Published: 19 January 2008



Use of psychotropic drugs is widespread in Europe, and is markedly more common in France than elsewhere. Young adults often fare less well than adolescents on health indicators (injury, homicide, and substance use). This population-based study assessed disparities in psychotropic drug use among people aged 18–29 from different socio-occupational groups and determined whether they were mediated by educational level, health status, income, health-related behaviours, family support, personality traits, or disability.

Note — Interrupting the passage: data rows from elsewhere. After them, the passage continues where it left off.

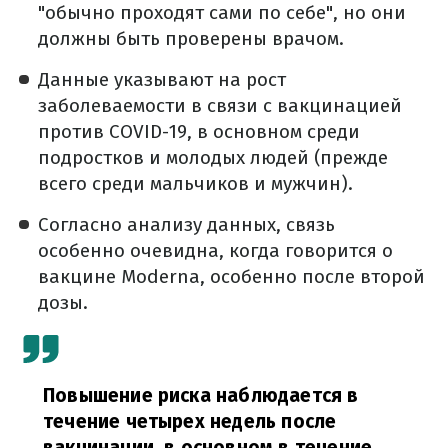
"обычно проходят сами по себе", но они
должны быть проверены врачом.
Данные указывают на рост
заболеваемости в связи с вакцинацией
против COVID-19, в основном среди
подростков и молодых людей (прежде
всего среди мальчиков и мужчин).
Согласно анализу данных, связь
особенно очевидна, когда говорится о
вакцине Moderna, особенно после второй
дозы.
Повышение риска наблюдается в
течение четырех недель после
вакцинации, в основном в течение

A total of 1,257 people aged 18–29, randomly selected in north-eastern France completed a post-mailed questionnaire covering sex, date of birth, height, weight, educational level, occupation, smoking habit, alcohol abuse, income, health-status, diseases, reported disabilities, self-reported personality traits, family support, and frequent psychotropic medication for tiredness, nervousness/anxiety or insomnia. The data were analyzed using the adjusted odds ratios (ORa) computed with logistic models.


Use of psychotropic drugs was common (33.2%). Compared with upper/intermediate professionals, markedly high odds ratios adjusted for sex were found for manual workers (2.57, 95% CI 1.02–6.44), employees (2.58, 1.11–5.98), farmers/craftsmen/tradesmen (4.97, 1.13–21.8), students (2.40, 1.06–5.40), and housewives (3.82, 1.39–10.5). Adjusting for all the confounders considered reduced the estimates to a pronounced degree for manual workers (adjusted OR 1.49, non-significant) but only slightly for the other socio-occupational groups. The odds ratio for unemployed people did not reach statistical significance. The significant confounders were: sex, not-good health status, musculoskeletal disorders and other diseases, being worried, nervous or sad, and lack of family support (adjusted odds ratios between 1.60 and 2.50).


There were marked disparities among young adults from different socio-occupational groups. Sex, health status, musculoskeletal diseases, family support, and personality traits were related to use of psychotropic drugs. These factors mediated the higher risk strongly among manual workers and slightly among the other groups.